What they do discuss is pop culture, especially reality TV, stemming from their rejection of culture’s high/low divide (in their scheme: ‘pop or snobby’). This hardly makes them the art-world agitators they pose as. Pop culture has from the 1960s onwards thoroughly captured artists’ imaginations. Far from being an anti-establishment attitude, it gets you invited to Buckingham Palace, as the great pop artist Sir Peter Blake has found.
The White Pube’s bolshie style masks conformism. Expect modish nostrums (diversity good, capitalism bad), which aren’t necessarily wrong — I applaud them for endowing a working-class writers’ grant —but very safe. The art establishment has duly hailed them. Muhammad is on a residency at the ICA. De la Puente runs an Arts Council-funded gallery. Episode one relates endless invitations to teach and lecture at art schools and galleries, including being flown in to Norway’s Bergen Kunsthall. Clearly, they’re telling the art establishment what it wants to hear.
Contemporary art’s inaccessibility rightly rankles them. But really they collude in it. What repels the public isn’t ‘posh accents’; it’s what many see as the solipsism of conceptual art (and its outgrowths, performance and video art) that monopolises contemporary spaces and the hyperinflated market. A germ of fruitful critique crops up when they fleetingly admit art school never taught them to make art. ‘But it’s good for the discourse,’ they say. Some would say this is, at heart, conceptual art’s great handicap. It’s essentially rhetorical, reducible to punchlines, to statements. Why turn up?
Although they promise that ‘Next episode we’ll have some actual art content’, their excuse for evading it thus far betrays their meagre conception of art: ‘Times are bizarre enough without adding art in there for extra discomfort.’ Good luck persuading the public that’s all art is for: discomfort. What about solace? It’s perverse, at this time of apocalyptic anxiety, to spurn art’s capacity to envision tragedy with beauty and grace — even the terror of impending extinction, as Poussin does, sublimely, in ‘Le Déluge’.

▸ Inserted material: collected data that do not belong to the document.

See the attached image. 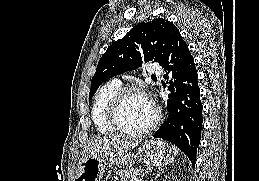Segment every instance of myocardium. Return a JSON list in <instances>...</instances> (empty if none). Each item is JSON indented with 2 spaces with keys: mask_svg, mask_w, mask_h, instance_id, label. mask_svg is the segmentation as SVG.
<instances>
[{
  "mask_svg": "<svg viewBox=\"0 0 259 181\" xmlns=\"http://www.w3.org/2000/svg\"><path fill=\"white\" fill-rule=\"evenodd\" d=\"M132 95H139L142 96L144 98H146L147 100H149L154 109H155V116L153 121L146 126L145 128L141 129V130H137V131H131L126 129L125 127H123L122 123H121V110L122 107L124 105V102L126 101V99ZM109 122L111 124V126L121 135L126 136V137H130V138H137V137H141L144 135H147L148 133H150L151 131H153L161 118V113L160 110L155 106L152 98L149 96V94L142 88L137 87V86H128V87H123L120 88V90L115 94V96L113 97L111 103H110V107H109Z\"/></svg>",
  "mask_w": 259,
  "mask_h": 181,
  "instance_id": "myocardium-1",
  "label": "myocardium"
}]
</instances>
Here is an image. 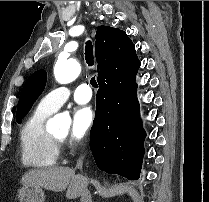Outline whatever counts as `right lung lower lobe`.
Returning a JSON list of instances; mask_svg holds the SVG:
<instances>
[{"label": "right lung lower lobe", "instance_id": "obj_1", "mask_svg": "<svg viewBox=\"0 0 209 202\" xmlns=\"http://www.w3.org/2000/svg\"><path fill=\"white\" fill-rule=\"evenodd\" d=\"M90 149L100 170L129 180L140 177L145 132L139 115L135 79L123 86L99 85Z\"/></svg>", "mask_w": 209, "mask_h": 202}]
</instances>
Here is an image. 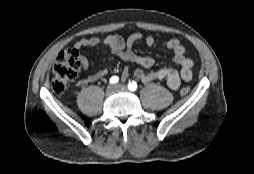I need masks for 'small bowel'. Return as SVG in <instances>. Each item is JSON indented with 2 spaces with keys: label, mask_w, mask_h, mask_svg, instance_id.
Returning <instances> with one entry per match:
<instances>
[{
  "label": "small bowel",
  "mask_w": 254,
  "mask_h": 174,
  "mask_svg": "<svg viewBox=\"0 0 254 174\" xmlns=\"http://www.w3.org/2000/svg\"><path fill=\"white\" fill-rule=\"evenodd\" d=\"M144 36L141 32H134L126 39L119 35H109L105 37H90L82 38L75 43V48L81 49L85 47H106L109 51L123 59L134 64H137L143 68H151L155 61L148 56H141L133 51L134 44L143 39ZM147 46H152L155 42L153 36H146L144 38ZM165 47L173 54V62L179 66V70L174 68H160L149 72L143 69H137L134 71L136 78L144 83H150L155 81H166L168 86L177 90L180 87L181 81L190 82L193 77V61L186 55V49L178 39H170L166 42ZM80 66L87 70L89 67L88 58L79 54ZM129 71L126 69L123 73V78L128 75ZM108 74L106 67L102 68L98 72L88 76L85 79H80L76 82L77 87H83L88 83L95 82Z\"/></svg>",
  "instance_id": "obj_1"
}]
</instances>
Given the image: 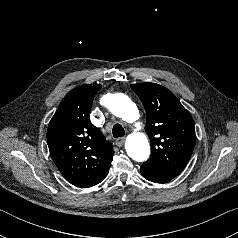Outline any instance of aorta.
Wrapping results in <instances>:
<instances>
[{"label":"aorta","mask_w":238,"mask_h":238,"mask_svg":"<svg viewBox=\"0 0 238 238\" xmlns=\"http://www.w3.org/2000/svg\"><path fill=\"white\" fill-rule=\"evenodd\" d=\"M106 106L115 116L128 123H133L139 117L136 105L122 93L108 94ZM125 147L129 157L135 161L142 162L149 157L150 146L143 133L134 132L130 134L126 139Z\"/></svg>","instance_id":"762f6f07"}]
</instances>
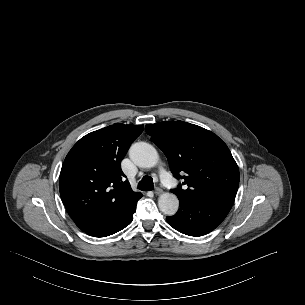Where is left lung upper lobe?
Instances as JSON below:
<instances>
[{
	"mask_svg": "<svg viewBox=\"0 0 305 305\" xmlns=\"http://www.w3.org/2000/svg\"><path fill=\"white\" fill-rule=\"evenodd\" d=\"M145 131L166 155L174 177L183 179L184 189L179 184L178 189L172 190L178 199L234 202L239 169L217 135L183 121L147 124Z\"/></svg>",
	"mask_w": 305,
	"mask_h": 305,
	"instance_id": "obj_1",
	"label": "left lung upper lobe"
}]
</instances>
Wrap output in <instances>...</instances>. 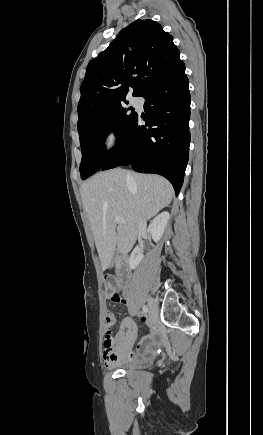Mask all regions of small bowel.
I'll use <instances>...</instances> for the list:
<instances>
[{"label":"small bowel","mask_w":263,"mask_h":435,"mask_svg":"<svg viewBox=\"0 0 263 435\" xmlns=\"http://www.w3.org/2000/svg\"><path fill=\"white\" fill-rule=\"evenodd\" d=\"M127 305L128 301L121 298L119 302ZM142 322L147 319L141 317ZM111 326L115 323V317L112 313L106 314V324ZM136 338V325L130 318H125L121 321L120 330L113 338L115 348L113 350L103 349V359L108 367H114L125 363L137 362L146 360L154 356L159 346V335L154 329L146 333L137 343L136 348L133 350L134 341Z\"/></svg>","instance_id":"c3829d8e"}]
</instances>
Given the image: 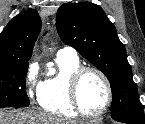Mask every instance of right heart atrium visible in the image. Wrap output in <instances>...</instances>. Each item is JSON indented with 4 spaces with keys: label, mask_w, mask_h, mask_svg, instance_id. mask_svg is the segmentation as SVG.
Returning a JSON list of instances; mask_svg holds the SVG:
<instances>
[{
    "label": "right heart atrium",
    "mask_w": 145,
    "mask_h": 124,
    "mask_svg": "<svg viewBox=\"0 0 145 124\" xmlns=\"http://www.w3.org/2000/svg\"><path fill=\"white\" fill-rule=\"evenodd\" d=\"M38 65H30L27 73V92L31 98L38 97L41 84L37 81Z\"/></svg>",
    "instance_id": "right-heart-atrium-1"
}]
</instances>
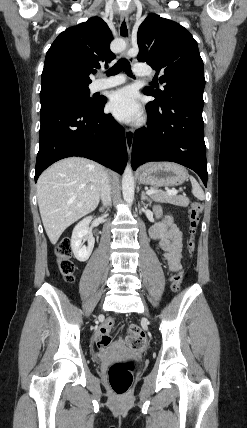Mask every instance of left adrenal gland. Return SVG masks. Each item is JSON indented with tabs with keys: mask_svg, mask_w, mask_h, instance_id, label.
<instances>
[{
	"mask_svg": "<svg viewBox=\"0 0 247 428\" xmlns=\"http://www.w3.org/2000/svg\"><path fill=\"white\" fill-rule=\"evenodd\" d=\"M141 199L142 200H147L148 201V205H151V203H152V201H151V198H149L146 194H145V192L142 190V193H141Z\"/></svg>",
	"mask_w": 247,
	"mask_h": 428,
	"instance_id": "obj_1",
	"label": "left adrenal gland"
}]
</instances>
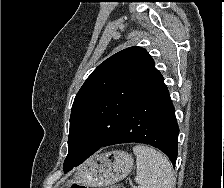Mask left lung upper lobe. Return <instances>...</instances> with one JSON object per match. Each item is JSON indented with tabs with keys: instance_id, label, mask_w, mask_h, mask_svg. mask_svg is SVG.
<instances>
[{
	"instance_id": "1",
	"label": "left lung upper lobe",
	"mask_w": 224,
	"mask_h": 188,
	"mask_svg": "<svg viewBox=\"0 0 224 188\" xmlns=\"http://www.w3.org/2000/svg\"><path fill=\"white\" fill-rule=\"evenodd\" d=\"M162 79L152 57L141 47L124 49L101 63L75 97L64 169L100 149L133 102Z\"/></svg>"
}]
</instances>
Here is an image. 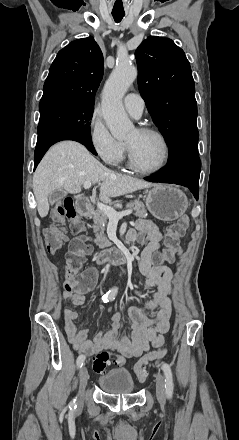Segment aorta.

Critics sincere in their anti-elitism communicate to the public the enriching possibilities of art; The White Pube prefers to limit them. ‘I’m done with art’, goes one of their catchphrases, whenever art fails their criteria — to be high-concept, discomfiting, never beautiful, always demographically inclusive, absolutely ‘self-critical’ (i.e. navel-gazing), unambiguously anti-capitalist and yet at the same time infused by pop culture. In all of this, they submit to the pieties of the ossified art bureaucracy that finances them.
Unsurprisingly, they themselves admit such art feels like ‘doing work’. So instead, in hock to the capitalism they abhor, they exalt Keeping Up With the Kardashians, a multimillion dollar franchise, and YouTube, the multibillion-dollar maw of big tech, which swallows up aesthetic values and spits out those of the market. ‘And [YouTube’s] algorithm is pretty reliable,’ they add. ‘The best.’ What’s the point of them as critics, if culture is straightforwardly quantifiable? What is objectively quantifiable is inequality, which distorts who gets to practise art. Yet, zonked on Baudrillard, they claim: ‘There’s no such thing as a fact.’
I wish this energetic, intelligent duo didn’t squander their gifts in this way. They themselves invoke the metaphor of fast food, of the ‘drive-thru’ — transactional and mindless — for their approach to culture: ‘It’ll just go out the other end, it’ll pass through.’ It’s an astute metaphor. Muhammad and de la Puente create as they consume: this podcast just passes through and goes out the other end.